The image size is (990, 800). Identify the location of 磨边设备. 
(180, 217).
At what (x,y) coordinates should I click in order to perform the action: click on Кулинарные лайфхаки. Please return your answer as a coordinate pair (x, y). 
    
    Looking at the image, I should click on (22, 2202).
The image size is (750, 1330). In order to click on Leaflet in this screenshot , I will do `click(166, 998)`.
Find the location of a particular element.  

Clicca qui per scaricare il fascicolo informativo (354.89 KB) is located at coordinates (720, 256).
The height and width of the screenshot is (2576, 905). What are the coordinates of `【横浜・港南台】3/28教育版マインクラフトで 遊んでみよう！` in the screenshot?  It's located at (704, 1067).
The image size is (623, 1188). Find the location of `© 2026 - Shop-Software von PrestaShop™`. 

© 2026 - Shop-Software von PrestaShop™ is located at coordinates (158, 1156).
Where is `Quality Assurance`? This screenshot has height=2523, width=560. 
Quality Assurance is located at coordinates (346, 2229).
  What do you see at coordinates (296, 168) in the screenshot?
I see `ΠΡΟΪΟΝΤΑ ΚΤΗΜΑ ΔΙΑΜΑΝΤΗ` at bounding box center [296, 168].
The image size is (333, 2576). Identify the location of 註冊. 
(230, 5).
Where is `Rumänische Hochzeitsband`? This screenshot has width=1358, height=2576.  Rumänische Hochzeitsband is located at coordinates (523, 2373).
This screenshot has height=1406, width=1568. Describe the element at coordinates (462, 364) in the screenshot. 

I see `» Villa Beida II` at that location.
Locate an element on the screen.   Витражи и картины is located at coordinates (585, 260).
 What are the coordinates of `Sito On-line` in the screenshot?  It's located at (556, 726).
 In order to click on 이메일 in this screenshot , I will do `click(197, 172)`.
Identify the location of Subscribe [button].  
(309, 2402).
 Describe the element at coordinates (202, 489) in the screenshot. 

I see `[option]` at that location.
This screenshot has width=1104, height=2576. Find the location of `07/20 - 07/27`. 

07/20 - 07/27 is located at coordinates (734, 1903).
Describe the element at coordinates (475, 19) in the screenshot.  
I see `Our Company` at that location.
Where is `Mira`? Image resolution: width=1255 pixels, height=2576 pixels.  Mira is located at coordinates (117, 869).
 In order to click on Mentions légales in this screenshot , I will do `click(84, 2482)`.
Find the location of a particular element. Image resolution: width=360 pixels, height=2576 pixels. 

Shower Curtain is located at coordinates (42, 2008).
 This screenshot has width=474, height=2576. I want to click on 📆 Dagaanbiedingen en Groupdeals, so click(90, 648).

WHAT THIS TASK INVOLVES
Your task is to set down exactly the lines from the line containing "In order to click on Mentions" to the end of the data above, including both ends.

PROBLEM SOLUTION
 In order to click on Mentions légales in this screenshot , I will do `click(84, 2482)`.
Find the location of a particular element. Image resolution: width=360 pixels, height=2576 pixels. 

Shower Curtain is located at coordinates (42, 2008).
 This screenshot has width=474, height=2576. I want to click on 📆 Dagaanbiedingen en Groupdeals, so click(90, 648).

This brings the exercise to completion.